The Aviation Safety Reporting System is NASA's voluntary, confidential, non- punitive incident-reporting system, established 1976. Pilots, controllers, dispatchers, and maintenance technicians file reports describing safety- relevant events. NASA de-identifies every report before adding it to the public database. Reports are not investigated by NASA, the FAA, or the NTSB — they represent the reporter's perspective.
Pilot narrative
Verbatim from the de-identified NASA record. First-person account by the
reporter. NASA strips identifying details (names, company, specific time);
anonymization placeholders are ZZZ,
X, Y.
During taxi-in to parking after landing, Garmin 430W displayed INTEG message, ADS-B traffic failed, and loss of GPS Position. Transponder displayed MSG No 1090ES TX. After off-loading passengers at the gate, we power-cycled the Master Avionics, GPS could not obtain GPS position. There is pavement work on the apron at Bar Harbor, in discussion with the construction workers they stated they are conducting a radiation based testing. There are NOTAMs for the construction work but none regarding GPS interruption. GPS interference from construction equipment in close proximity to parked and taxiing aircraft. Recommend PIREP for BHB and possible NOTAM for the airfield.

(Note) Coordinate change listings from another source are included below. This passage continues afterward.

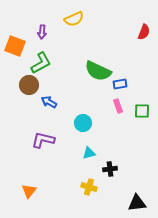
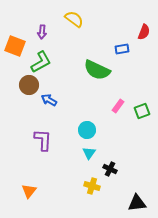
yellow semicircle: rotated 120 degrees counterclockwise
green L-shape: moved 1 px up
green semicircle: moved 1 px left, 1 px up
blue rectangle: moved 2 px right, 35 px up
blue arrow: moved 2 px up
pink rectangle: rotated 56 degrees clockwise
green square: rotated 21 degrees counterclockwise
cyan circle: moved 4 px right, 7 px down
purple L-shape: rotated 80 degrees clockwise
cyan triangle: rotated 40 degrees counterclockwise
black cross: rotated 32 degrees clockwise
yellow cross: moved 3 px right, 1 px up
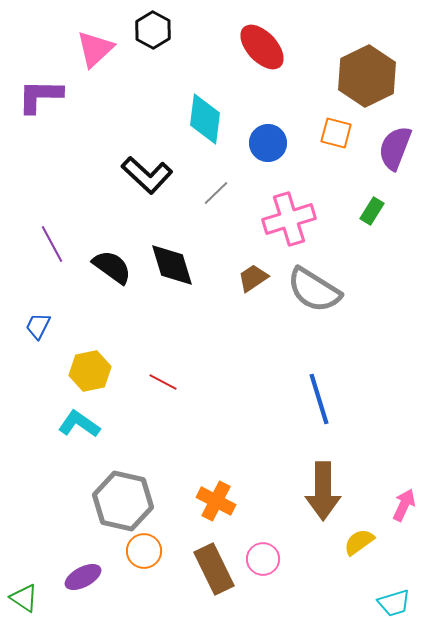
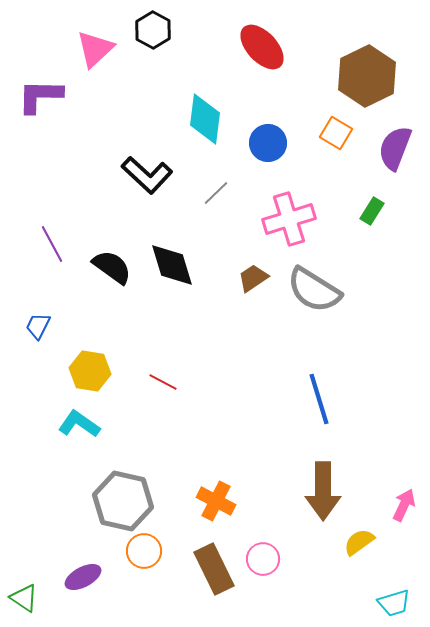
orange square: rotated 16 degrees clockwise
yellow hexagon: rotated 21 degrees clockwise
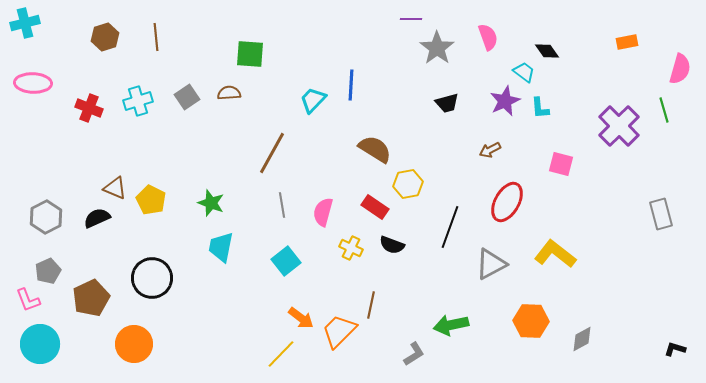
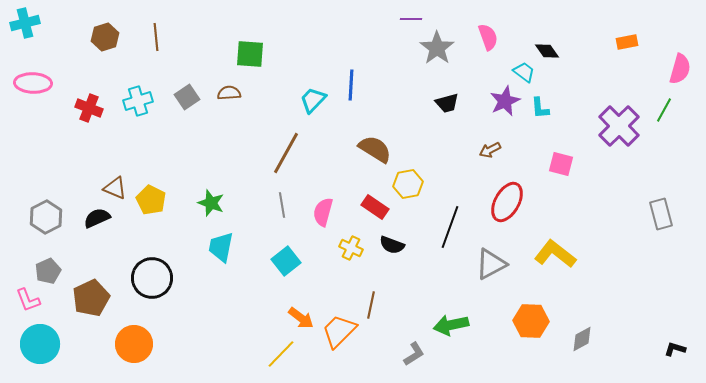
green line at (664, 110): rotated 45 degrees clockwise
brown line at (272, 153): moved 14 px right
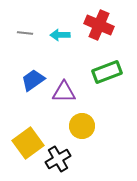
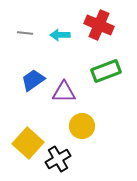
green rectangle: moved 1 px left, 1 px up
yellow square: rotated 12 degrees counterclockwise
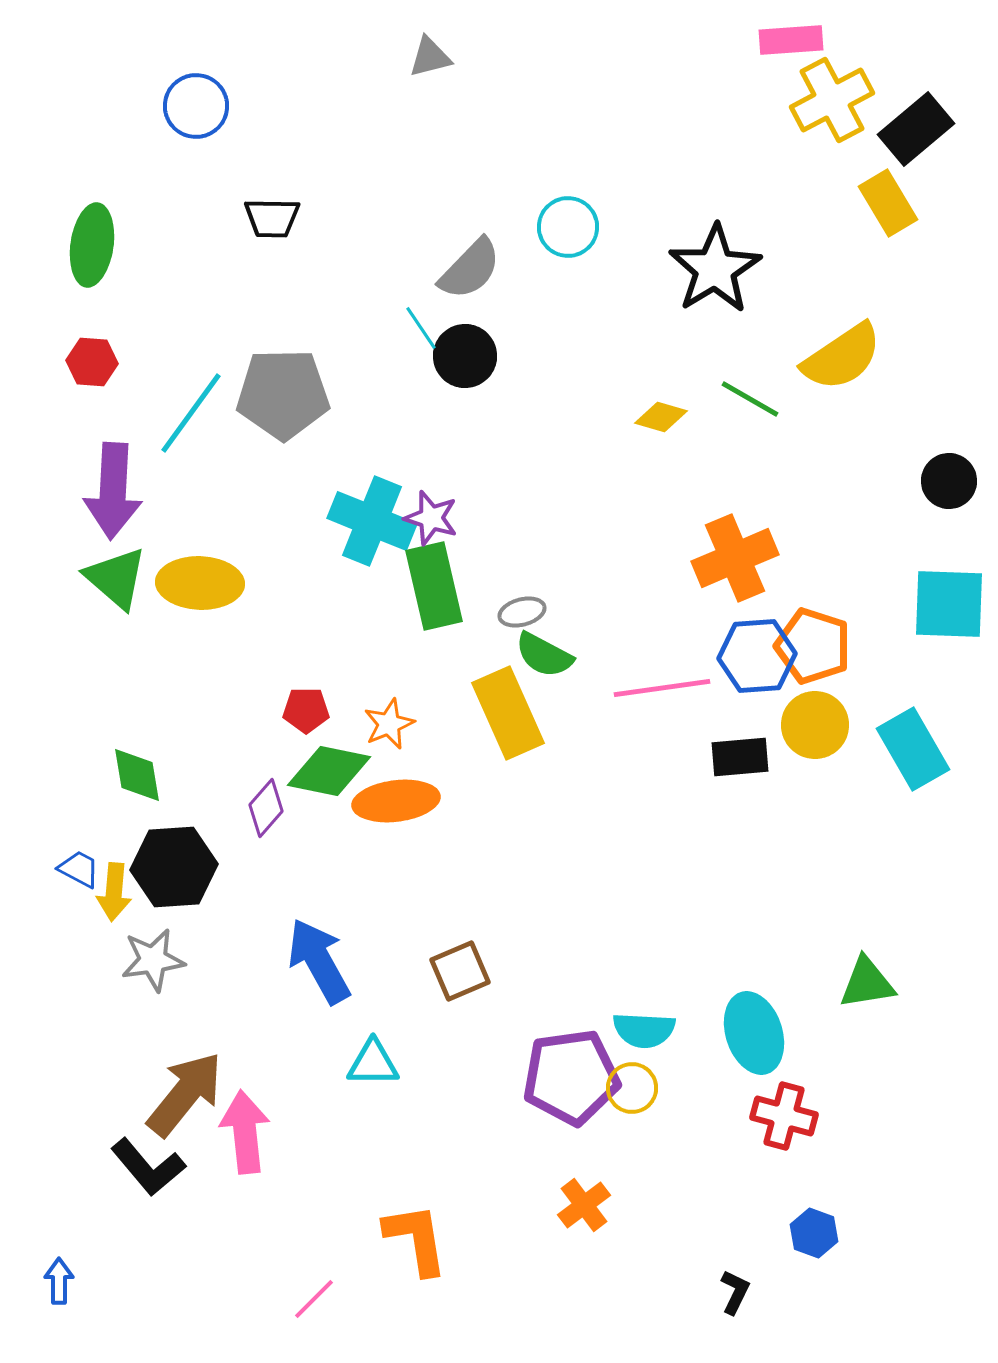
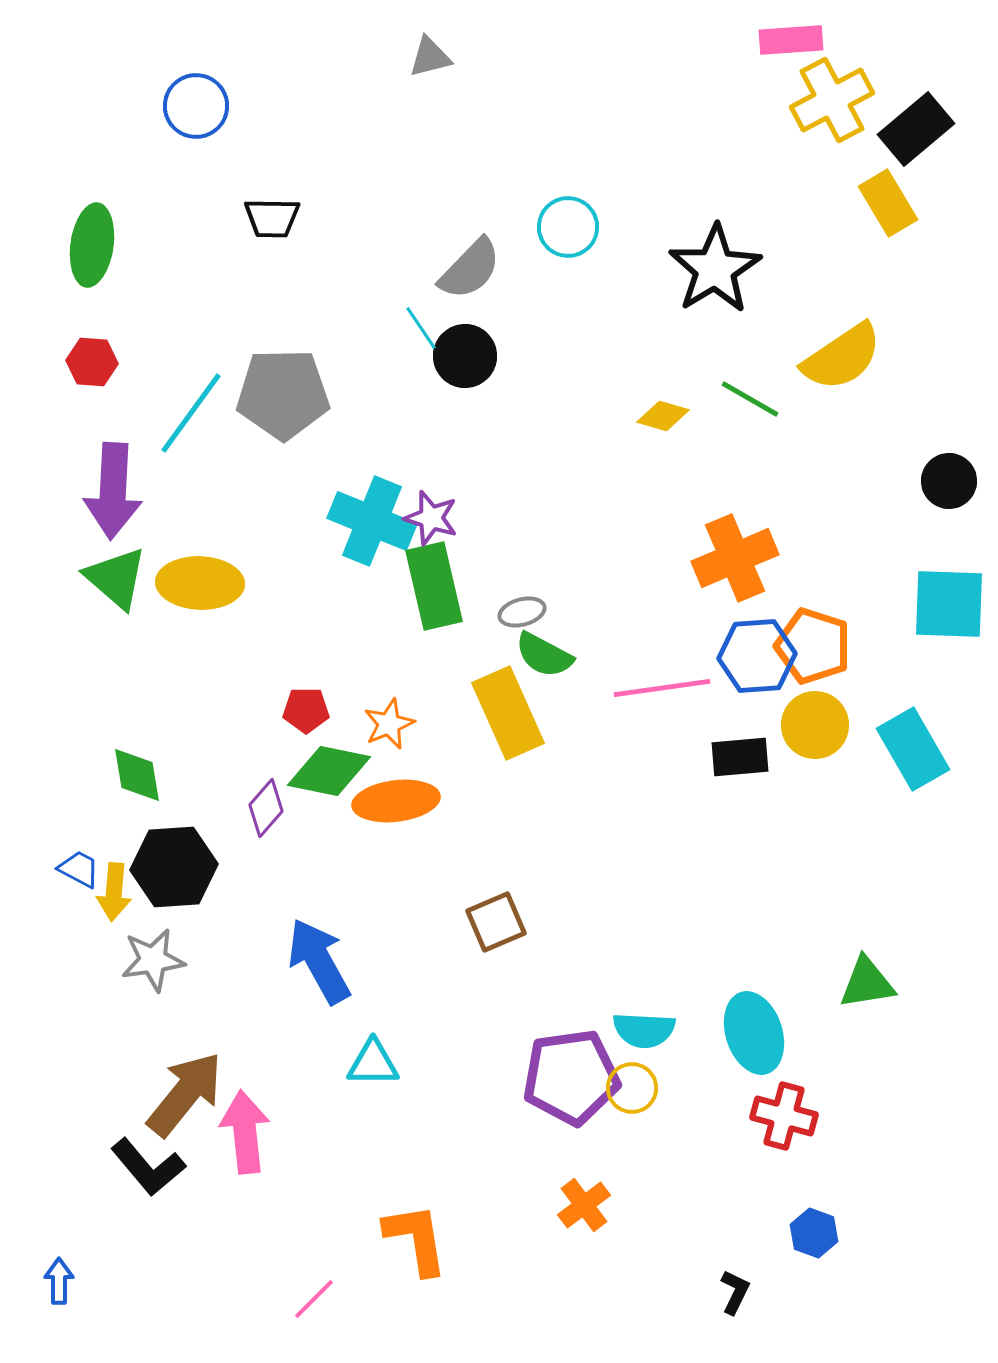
yellow diamond at (661, 417): moved 2 px right, 1 px up
brown square at (460, 971): moved 36 px right, 49 px up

NASA classification — Anomalies
- Aircraft Equipment Problem
- Ground Event / Encounter
NASA classification — Assessments
- Contributing Factors / Situations
- Aircraft · ATC Equipment / Nav Facility / Buildings · Software and Automation · Human Factors · Chart Or Publication
- Primary Problem
- Aircraft
ASRS reports are voluntarily submitted, de-identified by NASA, and represent the reporter's perspective. The presence of reports on a topic cannot be used to infer prevalence in the National Airspace System. The authoritative source is the NASA ASRS Database Online at asrs.arc.nasa.gov ↗.